Short answers, pulled from the story.

What is the origin of the word ethnic?

The word ethnic originates from the Greek term ethnos, which appeared in Homeric Greek to describe any large group of people. Early usage referred to a host of men or a band of comrades rather than a specific cultural identity.

When did the modern sense of ethnic emerge?

The modern sense of peculiar to a tribe emerged in the 19th century. American English began using ethnic to mean tribal, racial, or national minority groups during the 1930s and 1940s.

Who wrote Ethnic Groups and Boundaries in 1969?

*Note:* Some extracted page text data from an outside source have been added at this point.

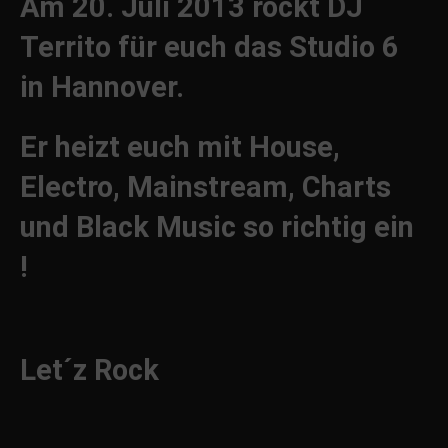
Am 20. Juli 2013 rockt DJ
Territo für euch das Studio 6
in Hannover.
Er heizt euch mit House,
Electro, Mainstream, Charts
und Black Music so richtig ein
!
Let´z Rock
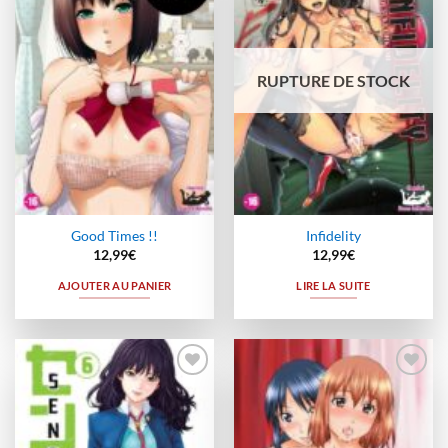
à la
à la
wishlist
wishlist
RUPTURE DE STOCK
Good Times !!
Infidelity
12,99
€
12,99
€
AJOUTER AU PANIER
LIRE LA SUITE
Ajouter
Ajouter
à la
à la
wishlist
wishlist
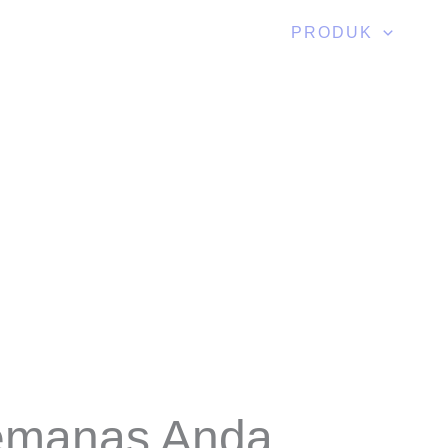
TENTANG KAMI
PRODUK
emanas Anda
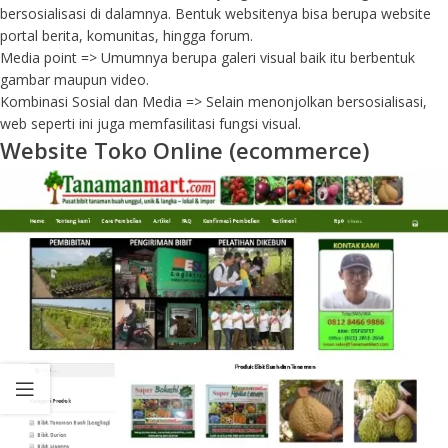
bersosialisasi di dalamnya. Bentuk websitenya bisa berupa website
portal berita, komunitas, hingga forum.
Media point => Umumnya berupa galeri visual baik itu berbentuk
gambar maupun video.
Kombinasi Sosial dan Media => Selain menonjolkan bersosialisasi,
web seperti ini juga memfasilitasi fungsi visual.
Website Toko Online (ecommerce)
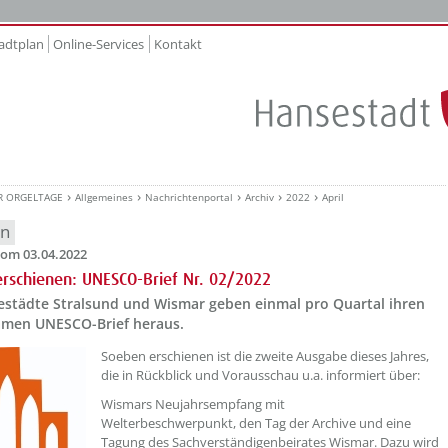
adtplan
Online-Services
Kontakt
R ORGELTAGE
Allgemeines
Nachrichtenportal
Archiv
2022
April
en
om 03.04.2022
rschienen: UNESCO-Brief Nr. 02/2022
estädte Stralsund und Wismar geben einmal pro Quartal ihren
men UNESCO-Brief heraus.
??? absaetzeOben[1]/titel ???
Soeben erschienen ist die zweite Ausgabe dieses Jahres,
die in Rückblick und Vorausschau u.a. informiert über:
Wismars Neujahrsempfang mit
Welterbeschwerpunkt, den Tag der Archive und eine
Tagung des Sachverständigenbeirates Wismar. Dazu wird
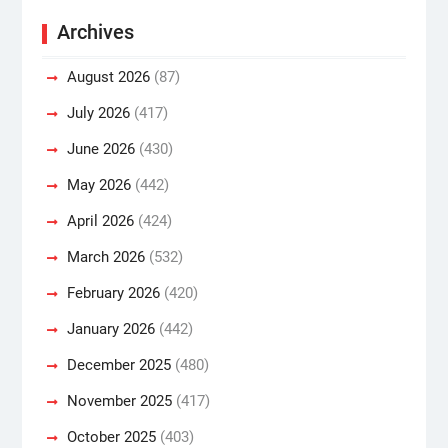
Archives
August 2026
(87)
July 2026
(417)
June 2026
(430)
May 2026
(442)
April 2026
(424)
March 2026
(532)
February 2026
(420)
January 2026
(442)
December 2025
(480)
November 2025
(417)
October 2025
(403)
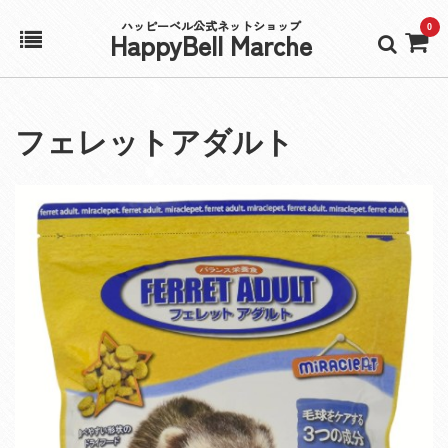
ハッピーベル公式ネットショップ
0
HappyBell Marche
ホーム
フェレットアダルト
アカウント
カート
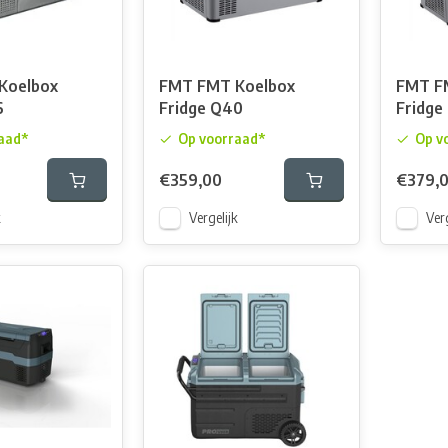
Koelbox
FMT FMT Koelbox
FMT F
6
Fridge Q40
Fridge
aad*
Op voorraad*
Op v
€359,00
€379,
k
Vergelijk
Verg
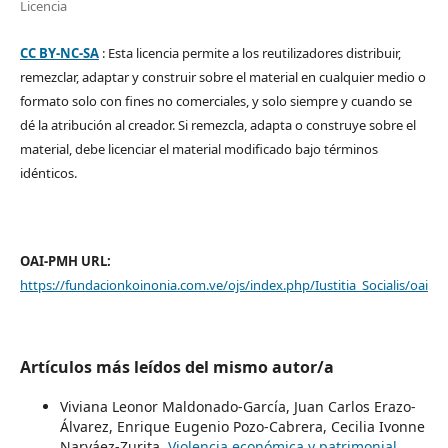
Licencia
CC BY-NC-SA
: Esta licencia permite a los reutilizadores distribuir,
remezclar, adaptar y construir sobre el material en cualquier medio o
formato solo con fines no comerciales, y solo siempre y cuando se
dé la atribución al creador. Si remezcla, adapta o construye sobre el
material, debe licenciar el material modificado bajo términos
idénticos.
OAI-PMH URL:
https://fundacionkoinonia.com.ve/ojs/index.php/Iustitia_Socialis/oai
Artículos más leídos del mismo autor/a
Viviana Leonor Maldonado-García, Juan Carlos Erazo-
Álvarez, Enrique Eugenio Pozo-Cabrera, Cecilia Ivonne
Narváez-Zurita,
Violencia económica y patrimonial.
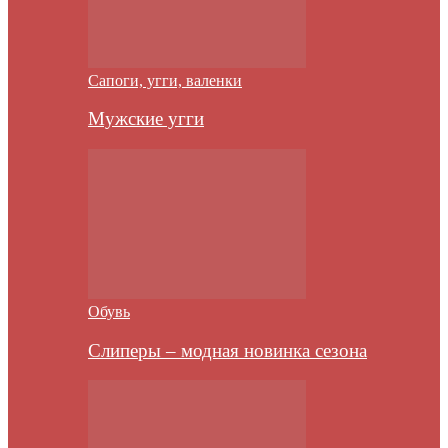
Сапоги, угги, валенки
Мужские угги
Обувь
Слиперы – модная новинка сезона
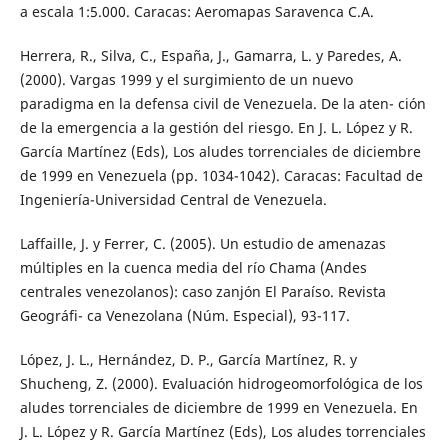
a escala 1:5.000. Caracas: Aeromapas Saravenca C.A.
Herrera, R., Silva, C., España, J., Gamarra, L. y Paredes, A.
(2000). Vargas 1999 y el surgimiento de un nuevo
paradigma en la defensa civil de Venezuela. De la aten- ción
de la emergencia a la gestión del riesgo. En J. L. López y R.
García Martínez (Eds), Los aludes torrenciales de diciembre
de 1999 en Venezuela (pp. 1034-1042). Caracas: Facultad de
Ingeniería-Universidad Central de Venezuela.
Laffaille, J. y Ferrer, C. (2005). Un estudio de amenazas
múltiples en la cuenca media del río Chama (Andes
centrales venezolanos): caso zanjón El Paraíso. Revista
Geográfi- ca Venezolana (Núm. Especial), 93-117.
López, J. L., Hernández, D. P., García Martínez, R. y
Shucheng, Z. (2000). Evaluación hidrogeomorfológica de los
aludes torrenciales de diciembre de 1999 en Venezuela. En
J. L. López y R. García Martínez (Eds), Los aludes torrenciales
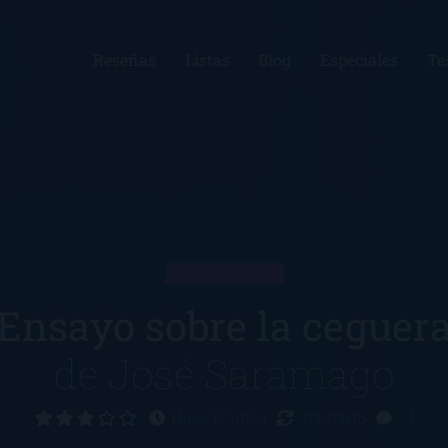
Reseñas
Listas
Blog
Especiales
Te
RESEÑA
Ensayo sobre la ceguer
de
José Saramago
Hace 17 años
04/03/16
4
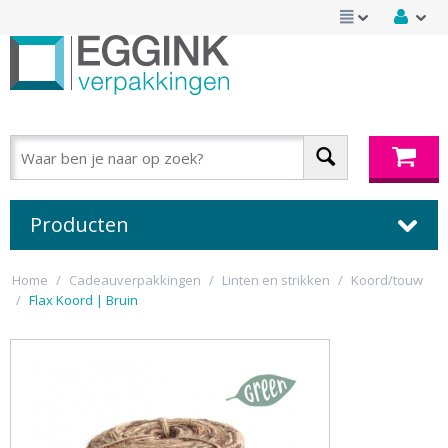
Producten
Home
/
Cadeauverpakkingen
/
Linten en strikken
/
Koord/touw
/
Flax Koord | Bruin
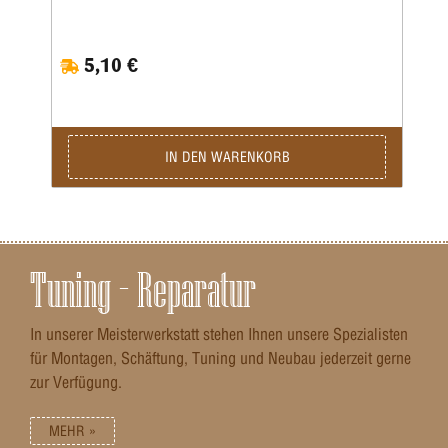
5,10 €
IN DEN WARENKORB
Tuning – Reparatur
In unserer Meisterwerkstatt stehen Ihnen unsere Spezialisten
für Montagen, Schäftung, Tuning und Neubau jederzeit gerne
zur Verfügung.
MEHR »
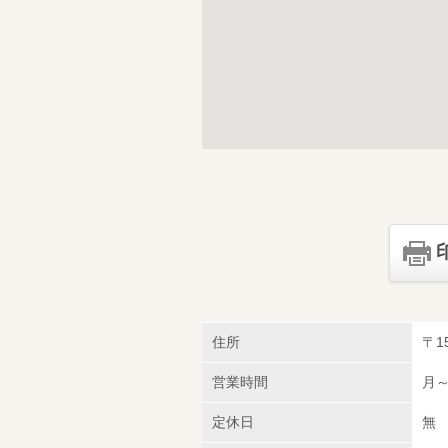
住所
〒1
営業時間
月～日
定休日
無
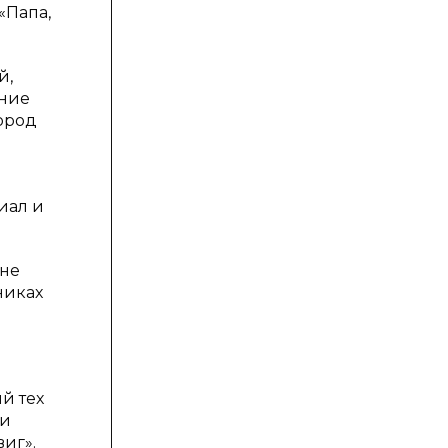
«Папа,
й,
ение
город
иал и
 не
никах
й тех
ьи
иг».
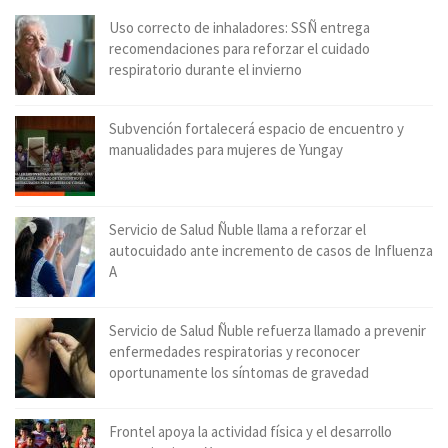
Uso correcto de inhaladores: SSÑ entrega
recomendaciones para reforzar el cuidado
respiratorio durante el invierno
Subvención fortalecerá espacio de encuentro y
manualidades para mujeres de Yungay
Servicio de Salud Ñuble llama a reforzar el
autocuidado ante incremento de casos de Influenza
A
Servicio de Salud Ñuble refuerza llamado a prevenir
enfermedades respiratorias y reconocer
oportunamente los síntomas de gravedad
Frontel apoya la actividad física y el desarrollo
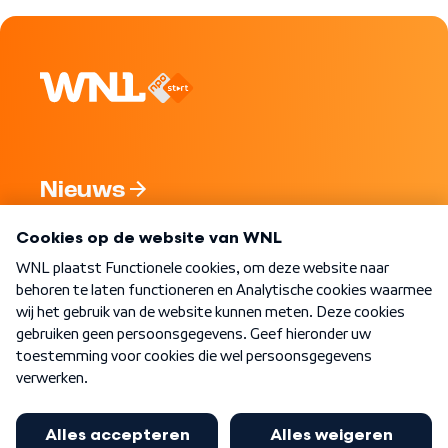
Nieuws
Programma's
Over WNL
Nieuwsbrief
Word Lid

Fredrik Barth published Ethnic Groups and Boundaries in 1969, which became instrumental for spreading the term in social studies during the 1980s and 1990s. Barth stressed that ethnicity was perpetually negotiated through external ascription and internal self-identification.

How many ethnic groups exist in Africa?

Africa contains over 3,000 ethnic groups and more than 2,000 languages spoken across 54 countries. These languages belong to major families such as Niger-Congo, Afroasiatic, Nilo-Saharan, and Khoisan.

What is ethnogenesis?

The process resulting in emergence of an ethnicity is called ethnogenesis, a term used in ethnological literature since about 1950. Ethnogenesis involves several generations of endogamy resulting in common ancestry sometimes cast as mythological narratives.